▶ [Aim of the exercise] Every line from the one with "Credit for Prior" through the end of the records below should be restated word for word, and nothing outside that span.

▬▬▬

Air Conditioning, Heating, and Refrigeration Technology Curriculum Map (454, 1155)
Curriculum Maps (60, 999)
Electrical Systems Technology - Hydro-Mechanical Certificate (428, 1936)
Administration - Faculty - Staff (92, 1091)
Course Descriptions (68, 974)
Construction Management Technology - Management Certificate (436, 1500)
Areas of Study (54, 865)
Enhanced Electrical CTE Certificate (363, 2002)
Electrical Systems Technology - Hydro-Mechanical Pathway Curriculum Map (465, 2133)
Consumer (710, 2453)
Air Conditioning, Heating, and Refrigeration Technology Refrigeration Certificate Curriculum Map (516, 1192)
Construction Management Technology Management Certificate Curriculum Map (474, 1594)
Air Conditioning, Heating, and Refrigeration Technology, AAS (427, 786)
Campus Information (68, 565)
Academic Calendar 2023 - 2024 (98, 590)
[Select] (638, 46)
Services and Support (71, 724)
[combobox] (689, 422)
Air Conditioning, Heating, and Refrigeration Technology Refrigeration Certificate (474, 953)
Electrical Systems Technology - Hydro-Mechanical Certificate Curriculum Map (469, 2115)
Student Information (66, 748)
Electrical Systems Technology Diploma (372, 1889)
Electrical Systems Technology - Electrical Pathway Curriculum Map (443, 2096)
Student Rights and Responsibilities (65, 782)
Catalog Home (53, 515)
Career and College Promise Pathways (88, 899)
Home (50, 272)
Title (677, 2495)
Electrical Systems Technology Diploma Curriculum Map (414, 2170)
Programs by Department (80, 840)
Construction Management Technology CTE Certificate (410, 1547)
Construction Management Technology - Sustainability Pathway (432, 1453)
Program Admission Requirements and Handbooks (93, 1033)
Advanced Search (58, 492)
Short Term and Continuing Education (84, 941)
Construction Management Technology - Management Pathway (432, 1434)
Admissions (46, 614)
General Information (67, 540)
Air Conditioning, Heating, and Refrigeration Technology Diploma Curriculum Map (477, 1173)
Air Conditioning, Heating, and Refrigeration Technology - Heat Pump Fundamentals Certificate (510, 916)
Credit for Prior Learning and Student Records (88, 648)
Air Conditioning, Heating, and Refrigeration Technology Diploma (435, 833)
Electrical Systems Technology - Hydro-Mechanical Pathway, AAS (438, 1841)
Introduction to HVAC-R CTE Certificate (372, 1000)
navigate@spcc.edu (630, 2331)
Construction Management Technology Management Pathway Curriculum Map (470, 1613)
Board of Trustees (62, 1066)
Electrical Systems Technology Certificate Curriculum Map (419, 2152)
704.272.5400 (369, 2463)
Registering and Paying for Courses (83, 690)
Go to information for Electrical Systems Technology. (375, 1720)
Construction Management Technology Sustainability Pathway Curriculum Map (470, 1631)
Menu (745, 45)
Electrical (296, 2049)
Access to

▬▬▬

▶ [Output]
Credit for Prior Learning and Student Records (88, 648)
Air Conditioning, Heating, and Refrigeration Technology Diploma (435, 833)
Electrical Systems Technology - Hydro-Mechanical Pathway, AAS (438, 1841)
Introduction to HVAC-R CTE Certificate (372, 1000)
navigate@spcc.edu (630, 2331)
Construction Management Technology Management Pathway Curriculum Map (470, 1613)
Board of Trustees (62, 1066)
Electrical Systems Technology Certificate Curriculum Map (419, 2152)
704.272.5400 (369, 2463)
Registering and Paying for Courses (83, 690)
Go to information for Electrical Systems Technology. (375, 1720)
Construction Management Technology Sustainability Pathway Curriculum Map (470, 1631)
Menu (745, 45)
Electrical (296, 2049)
Access to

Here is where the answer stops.